In CI: time at risk is calcuated as datediff(d, start, end) + 1, which means if your outcome is on the same date as your TAR start, we count the person as a case and include 1 day of at risk time for that person.

Looking at your result, I see 3,155,754 people included in the Atlas Incidence analysis, and 3.422.360 people included in CI. Could the difference there be that the additional 300,000 cases come from the additional 300,000 people that were included in the CI analysis that had the outcome on the same day as TAR start? You could looka t your outcome cohort records and your target cohort records to see if anyone has the same date as the cohort_start_date for the T as the cohort_start_date for the O.

As an experiment, you could try to set the CI tar to start on start + 1d, to exclude the first day of the target cohort in the analysis. See how that changes things.

I also considered that it was some problem with specifing the clean window, and it appears there were a couple of bug fixes made in CohortIncidence v1.0.1. Which version are you using?

There is a version of CohortIncidence 2.0.0 that has been released, and you might want to look at that version. The reason for the major version bump is that the API to defining the study changed slightly (different names, and different param values for start/end dates, as well as different result object to reflect the new parameter names). If you wouldn’t be too bothered, you may want to also update your CI to v2.0.0 because if you do identify a bug, I’ll only be making it at the v2.0.0 level, not backwards to the 1.x series.

-Chris

Setting the TAR_START_OFFSET to 1 indeed brings the no. of outcomes and the Incidence Rate much clocer to what seen in ATLAS, though the numbers are still not exactly the same. I’m using the v2.0.0

It’s me again :smiley: @Chris_Knoll
Let’s say I would like calculate IR for a specified time windows. In ATLAS there is an option where you can add the study window, and I am wondering if one can do something similarly with the Cohort Incidence package?
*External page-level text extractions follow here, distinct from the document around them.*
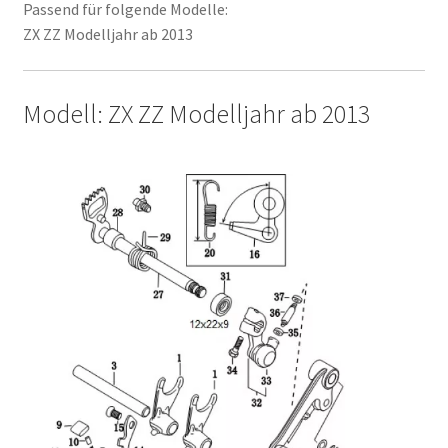
Passend für folgende Modelle:
ZX ZZ Modelljahr ab 2013
Modell: ZX ZZ Modelljahr ab 2013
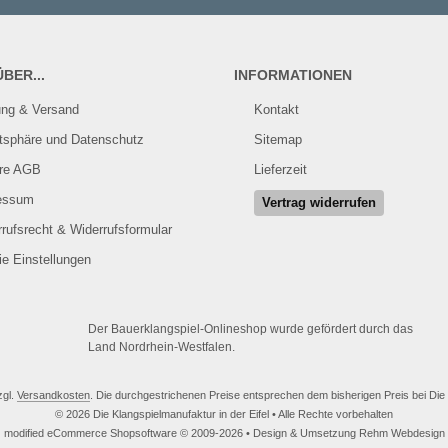
BER...
INFORMATIONEN
ung & Versand
Kontakt
atsphäre und Datenschutz
Sitemap
re AGB
Lieferzeit
essum
Vertrag widerrufen
rufsrecht & Widerrufsformular
e Einstellungen
Der Bauerklangspiel-Onlineshop wurde gefördert durch das
Land Nordrhein-Westfalen.
zgl.
Versandkosten
. Die durchgestrichenen Preise entsprechen dem bisherigen Preis bei Die K
© 2026 Die Klangspielmanufaktur in der Eifel • Alle Rechte vorbehalten
modified eCommerce Shopsoftware © 2009-2026 • Design & Umsetzung Rehm Webdesign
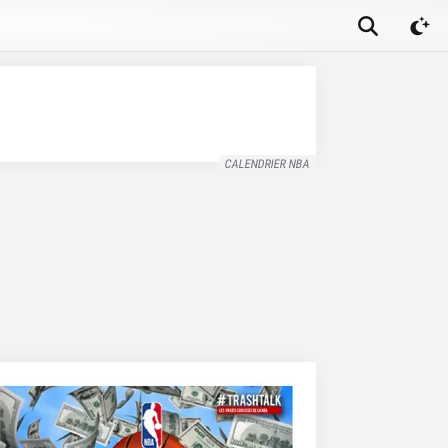
CALENDRIER NBA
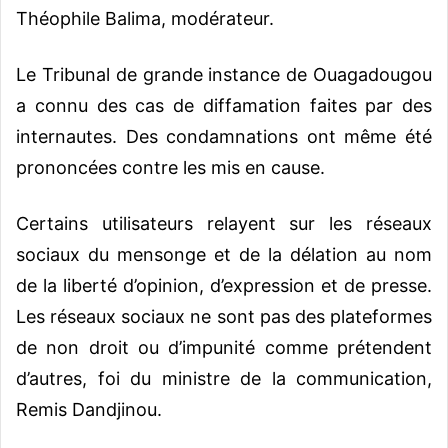
Théophile Balima, modérateur.
Le Tribunal de grande instance de Ouagadougou
a connu des cas de diffamation faites par des
internautes. Des condamnations ont même été
prononcées contre les mis en cause.
Certains utilisateurs relayent sur les réseaux
sociaux du mensonge et de la délation au nom
de la liberté d’opinion, d’expression et de presse.
Les réseaux sociaux ne sont pas des plateformes
de non droit ou d’impunité comme prétendent
d’autres, foi du ministre de la communication,
Remis Dandjinou.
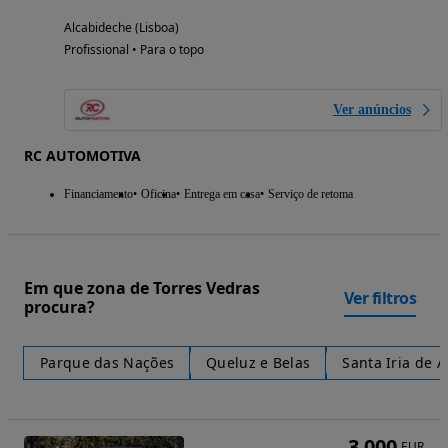
Alcabideche (Lisboa)
Profissional • Para o topo
Ver anúncios
RC AUTOMOTIVA
Financiamento
Oficina
Entrega em casa
Serviço de retoma
Em que zona de Torres Vedras
Ver filtros
procura?
Parque das Nações
Queluz e Belas
Santa Iria de A
3 000
EUR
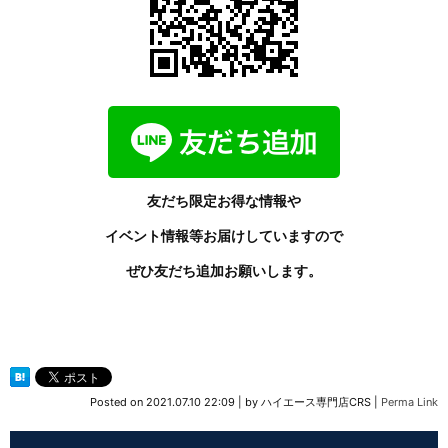
友だち限定お得な情報や
イベント情報等お届けしていますので
ぜひ友だち追加お願いします。
Posted on
2021.07.10 22:09
|
by
ハイエース専門店CRS
|
Perma Link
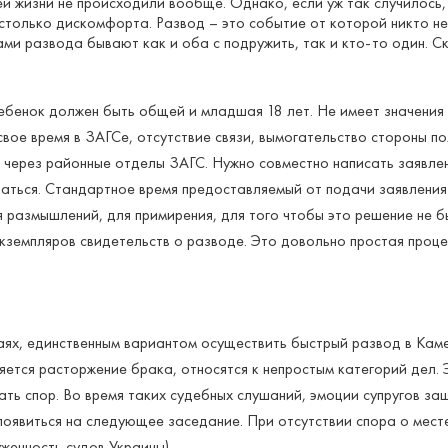
й жизни не происходили вообще. Однако, если уж так случилось,
столько дискомфорта. Развод – это событие от которой никто не
ми развода бывают как и оба с подружить, так и кто-то один. С
Ребенок должен быть общей и младшая 18 лет. Не имеет значения 
вое время в ЗАГСе, отсутствие связи, вымогательство стороны по
 через районные отделы ЗАГС. Нужно совместно написать заявлен
таться. Стандартное время предоставляемый от подачи заявлени
 размышлений, для примирения, для того чтобы это решение не б
экземпляров свидетельств о разводе. Это довольно простая про
аях, единственным вариантом осуществить быстрый развод в Каме
ляется расторжение брака, относятся к непростым категорий дел
ать спор. Во время таких судебных слушаний, эмоции супругов з
появиться на следующее заседание. При отсутствии спора о мест
женность судов Украины).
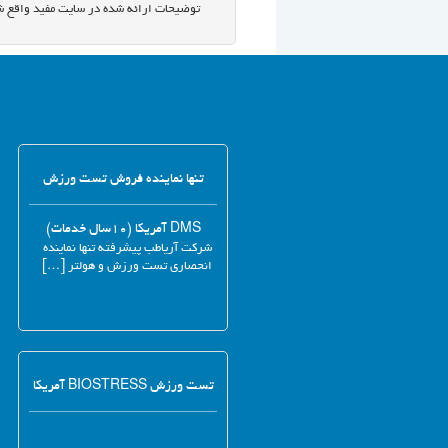
توضیحات ارائه شده در سایت مفید واقع ش
تنها نماینده فروش تست ورزش
DMS آمریکا (۱۰سال خدمات)
شرکت آریاطب پیشرفته تنها نماینده
انحصاری تست ورزش و هولتر […]
تست ورزش BIOSTRESS آمریکا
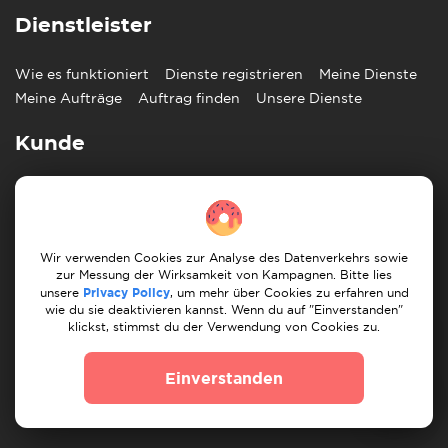
Dienstleister
Wie es funktioniert
Dienste registrieren
Meine Dienste
Meine Aufträge
Auftrag finden
Unsere Dienste
Kunde
Wie es funktioniert
Auftrag posten
Meine Aufträge
Finde Umzugshelfer
Finde Handwerker
Wir verwenden Cookies zur Analyse des Datenverkehrs sowie
Information
zur Messung der Wirksamkeit von Kampagnen. Bitte lies
unsere
Privacy Policy
, um mehr über Cookies zu erfahren und
Blog
Impressum
Hilfezentrum
Kontaktiere uns
wie du sie deaktivieren kannst. Wenn du auf "Einverstanden"
klickst, stimmst du der Verwendung von Cookies zu.
Partner
Einverstanden
Deutsch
The study window paramater will be available in next release of CohortIncidence. It will let you specify a study window with 2 fields: startDate and endDate which will specify that the TAR starts within the study window, but it’s an open question if the end date should censor the follow up time to the end of the study window, or if follow up time should continue as normal, and so the only purpose of a study window (in CohortIncidence) is to restrict TARs that start within the study window. In Atlas, it is actualy right-censoring any TAR to the the study window end date. I’m leaning towards the former where we’re just restricting to TARs that start in the study window date range because it has always felt ‘off’ to me that we’d let people come in on the last day of the study window, but then cut their follow up time short to just 1 day (due to right censoring)

Do you have any thoughts on how you’d expect it to work?

@Chris_Knoll, I could imagine that if one would want to study the IR within a specific time window, e.g., compute the annual IR, it makes sense that the TAR shall be censored at the end of that year, doesn’t it?